The Selling Stockholders also may lend or pledge shares of our Common Stock to a broker-dealer. The broker-dealer may sell the shares of Common Stock so lent, or upon a default the broker-dealer may sell the pledged shares of Common Stock pursuant to this prospectus. Any securities covered by this prospectus which qualify for sale pursuant to Rule 144 may be sold under Rule 144 rather than pursuant to this prospectus.
The Selling Stockholders have advised us that they have not entered into any agreements, understandings or arrangements with any underwriters or broker-dealers regarding the sale of their securities. There is no underwriter or coordinating broker acting in connection with the proposed sale of shares of Common Stock the Selling Stockholders.
Although the shares of Common Stock covered by this prospectus are not currently being underwritten, the Selling Stockholders or their underwriters, brokers, dealers or other agents or other intermediaries, if any, that may participate with the selling security holders in any offering or distribution of Common Stock may be deemed “underwriters” within the meaning of the Securities Act and any profits realized or commissions received by them may be deemed underwriting compensation thereunder.
Under applicable rules and regulations under the Exchange Act, any person engaged in a distribution of shares of the Common Stock offered hereby may not simultaneously engage in market making activities with respect to the Common Stock for a period of up to five days preceding such distribution. The Selling Stockholders will be subject to the applicable provisions of the Exchange Act and the rules and regulations promulgated thereunder, including without limitation Regulation M, which provisions may limit the timing of purchases and sales by the Selling Stockholders.
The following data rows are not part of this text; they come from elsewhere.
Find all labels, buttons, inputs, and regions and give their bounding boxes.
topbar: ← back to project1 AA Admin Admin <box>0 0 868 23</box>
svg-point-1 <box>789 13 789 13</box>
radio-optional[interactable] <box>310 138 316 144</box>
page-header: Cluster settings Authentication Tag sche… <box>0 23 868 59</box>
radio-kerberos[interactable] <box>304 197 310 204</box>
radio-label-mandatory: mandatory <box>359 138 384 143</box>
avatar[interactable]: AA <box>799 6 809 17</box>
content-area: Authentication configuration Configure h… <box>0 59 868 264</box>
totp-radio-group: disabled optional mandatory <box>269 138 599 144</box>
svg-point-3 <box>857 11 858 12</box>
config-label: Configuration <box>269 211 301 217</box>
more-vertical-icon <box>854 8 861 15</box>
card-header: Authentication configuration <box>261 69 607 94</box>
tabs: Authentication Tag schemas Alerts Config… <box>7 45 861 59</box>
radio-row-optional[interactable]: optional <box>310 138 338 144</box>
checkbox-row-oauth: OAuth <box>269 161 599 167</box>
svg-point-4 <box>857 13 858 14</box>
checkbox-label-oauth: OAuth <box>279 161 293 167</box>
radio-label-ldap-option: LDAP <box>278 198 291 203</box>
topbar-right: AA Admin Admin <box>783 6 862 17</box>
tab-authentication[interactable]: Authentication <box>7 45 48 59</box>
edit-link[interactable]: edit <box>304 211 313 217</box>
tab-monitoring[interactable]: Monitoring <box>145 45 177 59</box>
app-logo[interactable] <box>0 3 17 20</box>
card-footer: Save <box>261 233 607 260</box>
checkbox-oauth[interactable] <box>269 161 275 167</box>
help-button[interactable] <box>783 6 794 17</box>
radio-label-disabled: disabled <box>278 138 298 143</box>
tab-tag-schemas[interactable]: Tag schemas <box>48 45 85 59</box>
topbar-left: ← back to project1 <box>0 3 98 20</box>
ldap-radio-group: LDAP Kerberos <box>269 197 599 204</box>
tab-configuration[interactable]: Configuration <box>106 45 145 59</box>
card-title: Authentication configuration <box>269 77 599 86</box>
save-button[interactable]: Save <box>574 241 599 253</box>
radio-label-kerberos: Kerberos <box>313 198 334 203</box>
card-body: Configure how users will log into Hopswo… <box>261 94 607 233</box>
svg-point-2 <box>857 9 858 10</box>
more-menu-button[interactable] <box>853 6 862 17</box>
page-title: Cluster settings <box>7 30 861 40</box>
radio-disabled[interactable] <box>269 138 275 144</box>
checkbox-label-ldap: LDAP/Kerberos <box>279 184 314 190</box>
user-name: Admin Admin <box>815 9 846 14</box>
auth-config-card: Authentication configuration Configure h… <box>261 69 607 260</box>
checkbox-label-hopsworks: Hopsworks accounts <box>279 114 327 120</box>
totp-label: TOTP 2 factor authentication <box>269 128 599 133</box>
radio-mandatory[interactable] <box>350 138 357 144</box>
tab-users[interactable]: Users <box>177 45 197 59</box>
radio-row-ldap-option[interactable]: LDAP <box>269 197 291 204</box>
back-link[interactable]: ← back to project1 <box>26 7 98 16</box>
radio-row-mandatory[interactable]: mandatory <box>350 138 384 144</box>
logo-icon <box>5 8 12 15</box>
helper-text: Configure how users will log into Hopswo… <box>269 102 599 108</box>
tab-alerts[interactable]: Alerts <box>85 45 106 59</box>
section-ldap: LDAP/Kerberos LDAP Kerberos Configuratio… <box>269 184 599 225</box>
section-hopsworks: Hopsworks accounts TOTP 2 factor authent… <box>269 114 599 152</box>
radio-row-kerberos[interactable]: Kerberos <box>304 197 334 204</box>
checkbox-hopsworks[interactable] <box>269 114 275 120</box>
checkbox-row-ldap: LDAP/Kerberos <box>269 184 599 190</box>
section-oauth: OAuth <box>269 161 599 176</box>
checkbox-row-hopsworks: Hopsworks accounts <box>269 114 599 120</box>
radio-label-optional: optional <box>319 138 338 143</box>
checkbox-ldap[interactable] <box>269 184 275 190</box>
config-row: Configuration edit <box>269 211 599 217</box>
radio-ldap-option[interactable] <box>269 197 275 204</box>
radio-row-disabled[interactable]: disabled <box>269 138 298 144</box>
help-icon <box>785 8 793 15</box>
In order to comply with certain state securities or blue sky laws and regulations, if applicable, the Common Stock offered hereby will be sold in such jurisdictions only through registered or licensed brokers or dealers. In certain states, the Common Stock may not be sold unless they are registered or qualified for sale in such state, or unless an exemption from registration or qualification is available and is obtained.
We will bear all costs, expenses and fees in connection with the registration of the Common Stock offered hereby. However, the Selling Stockholders will bear any brokerage or underwriting commissions and similar selling expenses, if any, attributable to the sale of the shares of Common Stock offered pursuant to this prospectus. We have agreed to indemnify the Selling Stockholders against certain liabilities, including liabilities under the Securities Act, or to contribute to payments to which any of those security holders may be required to make in respect thereof.
There can be no assurance that the Selling Stockholders will sell any or all of the securities offered by them hereby.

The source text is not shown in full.